• **Problem to solve**: Each record below should be written out again exactly as given.

• **Extracted data**:
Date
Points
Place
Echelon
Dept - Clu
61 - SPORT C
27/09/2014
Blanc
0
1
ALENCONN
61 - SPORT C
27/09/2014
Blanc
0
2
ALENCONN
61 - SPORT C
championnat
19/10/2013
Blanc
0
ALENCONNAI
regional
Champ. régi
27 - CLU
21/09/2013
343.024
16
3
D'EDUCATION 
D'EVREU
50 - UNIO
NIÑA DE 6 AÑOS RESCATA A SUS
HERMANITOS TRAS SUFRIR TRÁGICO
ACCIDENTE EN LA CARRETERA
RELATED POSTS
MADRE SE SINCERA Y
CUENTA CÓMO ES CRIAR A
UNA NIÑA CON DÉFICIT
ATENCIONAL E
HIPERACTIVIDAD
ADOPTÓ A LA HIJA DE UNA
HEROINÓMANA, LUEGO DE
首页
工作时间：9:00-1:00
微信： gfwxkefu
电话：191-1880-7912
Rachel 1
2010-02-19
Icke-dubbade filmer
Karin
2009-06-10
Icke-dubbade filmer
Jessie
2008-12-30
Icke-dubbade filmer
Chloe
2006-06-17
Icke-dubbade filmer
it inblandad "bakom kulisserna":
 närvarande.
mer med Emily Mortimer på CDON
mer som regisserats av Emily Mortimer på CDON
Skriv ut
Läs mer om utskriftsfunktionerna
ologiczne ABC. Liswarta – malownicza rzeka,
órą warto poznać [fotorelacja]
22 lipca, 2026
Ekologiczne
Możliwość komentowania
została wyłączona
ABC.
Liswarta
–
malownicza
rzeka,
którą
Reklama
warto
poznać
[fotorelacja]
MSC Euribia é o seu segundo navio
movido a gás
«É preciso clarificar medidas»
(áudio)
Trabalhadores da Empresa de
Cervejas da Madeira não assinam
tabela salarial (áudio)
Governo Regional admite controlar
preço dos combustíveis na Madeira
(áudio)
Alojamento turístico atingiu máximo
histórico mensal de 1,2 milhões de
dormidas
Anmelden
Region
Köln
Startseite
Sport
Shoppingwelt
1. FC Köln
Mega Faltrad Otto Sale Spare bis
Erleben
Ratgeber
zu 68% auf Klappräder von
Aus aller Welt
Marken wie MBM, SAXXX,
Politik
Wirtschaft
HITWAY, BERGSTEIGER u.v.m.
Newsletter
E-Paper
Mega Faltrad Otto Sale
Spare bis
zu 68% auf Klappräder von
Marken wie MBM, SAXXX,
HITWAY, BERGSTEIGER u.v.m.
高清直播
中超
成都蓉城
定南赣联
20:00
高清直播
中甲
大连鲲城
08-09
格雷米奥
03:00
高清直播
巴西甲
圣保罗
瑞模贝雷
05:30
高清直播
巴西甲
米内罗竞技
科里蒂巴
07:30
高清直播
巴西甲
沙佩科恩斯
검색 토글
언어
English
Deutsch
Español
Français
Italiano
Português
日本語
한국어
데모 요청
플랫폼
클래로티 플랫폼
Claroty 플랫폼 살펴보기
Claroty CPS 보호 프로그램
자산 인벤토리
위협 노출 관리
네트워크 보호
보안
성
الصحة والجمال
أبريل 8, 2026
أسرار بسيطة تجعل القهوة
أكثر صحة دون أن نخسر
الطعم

• **Exercise result**:
Date
Points
Place
Echelon
Dept - Clu
61 - SPORT C
27/09/2014
Blanc
0
1
ALENCONN
61 - SPORT C
27/09/2014
Blanc
0
2
ALENCONN
61 - SPORT C
championnat
19/10/2013
Blanc
0
ALENCONNAI
regional
Champ. régi
27 - CLU
21/09/2013
343.024
16
3
D'EDUCATION 
D'EVREU
50 - UNIO
NIÑA DE 6 AÑOS RESCATA A SUS
HERMANITOS TRAS SUFRIR TRÁGICO
ACCIDENTE EN LA CARRETERA
RELATED POSTS
MADRE SE SINCERA Y
CUENTA CÓMO ES CRIAR A
UNA NIÑA CON DÉFICIT
ATENCIONAL E
HIPERACTIVIDAD
ADOPTÓ A LA HIJA DE UNA
HEROINÓMANA, LUEGO DE
首页
工作时间：9:00-1:00
微信： gfwxkefu
电话：191-1880-7912
Rachel 1
2010-02-19
Icke-dubbade filmer
Karin
2009-06-10
Icke-dubbade filmer
Jessie
2008-12-30
Icke-dubbade filmer
Chloe
2006-06-17
Icke-dubbade filmer
it inblandad "bakom kulisserna":
 närvarande.
mer med Emily Mortimer på CDON
mer som regisserats av Emily Mortimer på CDON
Skriv ut
Läs mer om utskriftsfunktionerna
ologiczne ABC. Liswarta – malownicza rzeka,
órą warto poznać [fotorelacja]
22 lipca, 2026
Ekologiczne
Możliwość komentowania
została wyłączona
ABC.
Liswarta
–
malownicza
rzeka,
którą
Reklama
warto
poznać
[fotorelacja]
MSC Euribia é o seu segundo navio
movido a gás
«É preciso clarificar medidas»
(áudio)
Trabalhadores da Empresa de
Cervejas da Madeira não assinam
tabela salarial (áudio)
Governo Regional admite controlar
preço dos combustíveis na Madeira
(áudio)
Alojamento turístico atingiu máximo
histórico mensal de 1,2 milhões de
dormidas
Anmelden
Region
Köln
Startseite
Sport
Shoppingwelt
1. FC Köln
Mega Faltrad Otto Sale Spare bis
Erleben
Ratgeber
zu 68% auf Klappräder von
Aus aller Welt
Marken wie MBM, SAXXX,
Politik
Wirtschaft
HITWAY, BERGSTEIGER u.v.m.
Newsletter
E-Paper
Mega Faltrad Otto Sale
Spare bis
zu 68% auf Klappräder von
Marken wie MBM, SAXXX,
HITWAY, BERGSTEIGER u.v.m.
高清直播
中超
成都蓉城
定南赣联
20:00
高清直播
中甲
大连鲲城
08-09
格雷米奥
03:00
高清直播
巴西甲
圣保罗
瑞模贝雷
05:30
高清直播
巴西甲
米内罗竞技
科里蒂巴
07:30
高清直播
巴西甲
沙佩科恩斯
검색 토글
언어
English
Deutsch
Español
Français
Italiano
Português
日本語
한국어
데모 요청
플랫폼
클래로티 플랫폼
Claroty 플랫폼 살펴보기
Claroty CPS 보호 프로그램
자산 인벤토리
위협 노출 관리
네트워크 보호
보안
성
الصحة والجمال
أبريل 8, 2026
أسرار بسيطة تجعل القهوة
أكثر صحة دون أن نخسر
الطعم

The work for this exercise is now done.